| Problem statement |
Each line of the data that includes the string "button" is to be copied out.

| Working data |
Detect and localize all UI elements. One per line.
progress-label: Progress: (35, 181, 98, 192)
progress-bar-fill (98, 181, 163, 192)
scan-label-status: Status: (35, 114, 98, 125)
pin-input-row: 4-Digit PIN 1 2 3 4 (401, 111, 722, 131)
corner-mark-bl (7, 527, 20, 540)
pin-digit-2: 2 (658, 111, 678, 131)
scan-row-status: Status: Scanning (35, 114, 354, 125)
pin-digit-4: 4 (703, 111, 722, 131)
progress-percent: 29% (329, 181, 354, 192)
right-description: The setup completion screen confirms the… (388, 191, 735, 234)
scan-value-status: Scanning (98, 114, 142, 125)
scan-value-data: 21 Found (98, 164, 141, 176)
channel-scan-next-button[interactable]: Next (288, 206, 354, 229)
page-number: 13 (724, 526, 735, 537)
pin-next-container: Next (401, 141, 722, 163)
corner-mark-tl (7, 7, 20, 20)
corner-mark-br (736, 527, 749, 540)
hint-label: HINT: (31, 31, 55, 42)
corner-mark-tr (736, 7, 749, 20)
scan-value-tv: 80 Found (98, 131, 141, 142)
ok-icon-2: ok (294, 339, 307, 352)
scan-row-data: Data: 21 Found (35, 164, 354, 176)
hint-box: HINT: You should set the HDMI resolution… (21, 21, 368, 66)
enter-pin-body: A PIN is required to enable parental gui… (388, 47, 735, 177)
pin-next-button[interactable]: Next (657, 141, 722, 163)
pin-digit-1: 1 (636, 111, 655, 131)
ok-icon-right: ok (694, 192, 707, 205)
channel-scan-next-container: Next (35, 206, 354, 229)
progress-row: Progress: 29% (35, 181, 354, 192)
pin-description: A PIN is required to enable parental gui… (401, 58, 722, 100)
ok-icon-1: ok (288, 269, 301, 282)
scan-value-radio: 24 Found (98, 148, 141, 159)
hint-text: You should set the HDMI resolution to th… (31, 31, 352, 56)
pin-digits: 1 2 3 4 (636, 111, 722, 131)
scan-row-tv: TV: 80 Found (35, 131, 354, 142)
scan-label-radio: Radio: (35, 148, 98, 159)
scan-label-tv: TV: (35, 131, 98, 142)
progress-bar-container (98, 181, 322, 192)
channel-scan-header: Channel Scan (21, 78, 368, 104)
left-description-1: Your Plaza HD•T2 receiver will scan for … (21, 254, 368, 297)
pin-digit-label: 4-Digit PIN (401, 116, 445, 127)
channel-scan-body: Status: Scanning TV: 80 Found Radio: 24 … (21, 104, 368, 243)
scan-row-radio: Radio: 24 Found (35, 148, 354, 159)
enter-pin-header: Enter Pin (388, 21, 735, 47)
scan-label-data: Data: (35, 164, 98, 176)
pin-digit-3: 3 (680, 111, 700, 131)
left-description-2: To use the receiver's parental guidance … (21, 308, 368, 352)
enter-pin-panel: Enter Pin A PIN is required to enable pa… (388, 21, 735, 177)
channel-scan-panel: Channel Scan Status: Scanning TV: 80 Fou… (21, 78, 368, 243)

| Exercise output |
channel-scan-next-button[interactable]: Next (288, 206, 354, 229)
pin-next-button[interactable]: Next (657, 141, 722, 163)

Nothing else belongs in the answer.